Hannah Hostetter, an AmeriCorps VISTA volunteer who is running the gleaning program at the CFC, stopped by the office Tuesday to talk about the significant need to reduce what is called food insecurity — the percentage of people who don't know where their next meal is coming from — by tapping into excess local food that is being discarded. One in four children in Chelan and Douglas counties are identified as food insecure, which is a stunning number. The other relevant statistic is that 40 percent of the food we produce goes to waste, according to the Natural Resources Defense Council. So there is plenty of opportunity in an agriculturally rich place like North Central Washington to make a meaningful improvement in feeding the hungry by reducing how much food is wasted.

What the gleaning program does is build a sense of community around being more efficient with local food and at the same time serving the desire of farmers and gardeners to make the most out of what they grow.

There are two aspects of the gleaning program. Farmers allow teams of volunteers to come onto their farms and harvest leftover food and local gardeners are encouraged to plant an extra row of produce. That extra produce is delivered to local food banks which desperately need it to help feed the hungry in our community.

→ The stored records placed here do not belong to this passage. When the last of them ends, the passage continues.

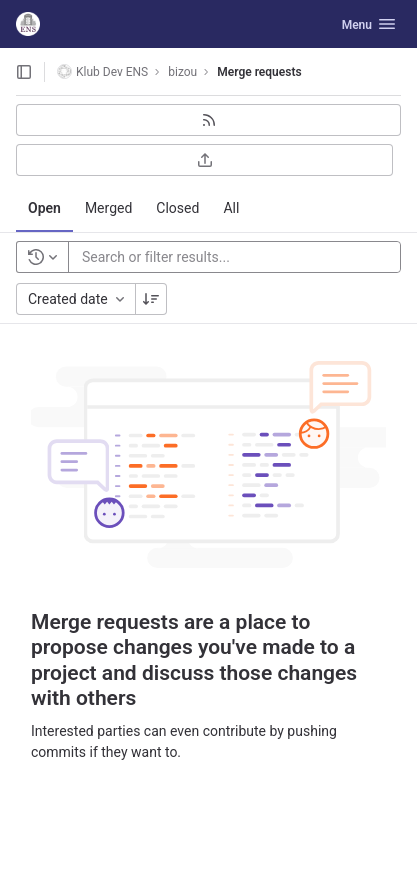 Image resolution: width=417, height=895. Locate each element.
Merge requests (259, 72)
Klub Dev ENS (102, 71)
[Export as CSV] (204, 160)
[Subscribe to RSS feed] (208, 120)
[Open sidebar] (24, 72) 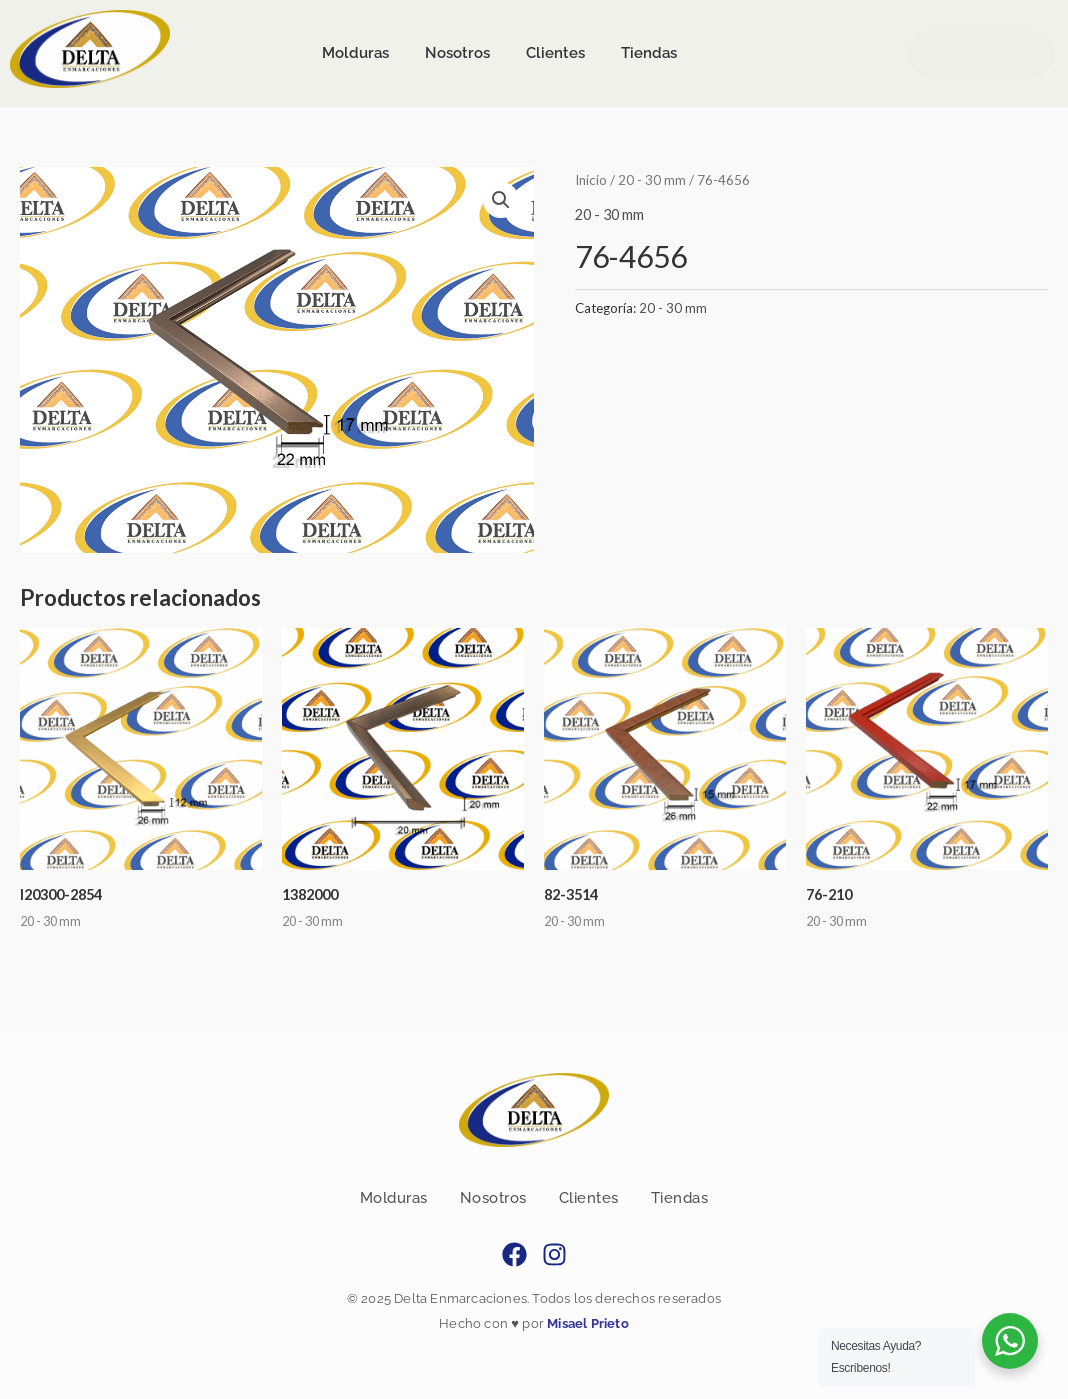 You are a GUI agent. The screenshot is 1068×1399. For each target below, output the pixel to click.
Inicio (592, 179)
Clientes (589, 1199)
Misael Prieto (586, 1323)
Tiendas (680, 1199)
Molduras (394, 1199)
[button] (501, 200)
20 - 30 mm (654, 179)
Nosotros (493, 1199)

Besides Community Harvest, CFC also runs a Farm-to-Chef program to bring local food into restaurants, a grocery store at 10 N. Mission Street in Wenatchee, and a subscription-based Community Supported Agriculture (CSA) program. It's an organization that is making a strong connection between consumers, chefs and local farmers. As the gleaning program develops, there's no reason we can't make a serious dent in reducing hunger in North Central Washington.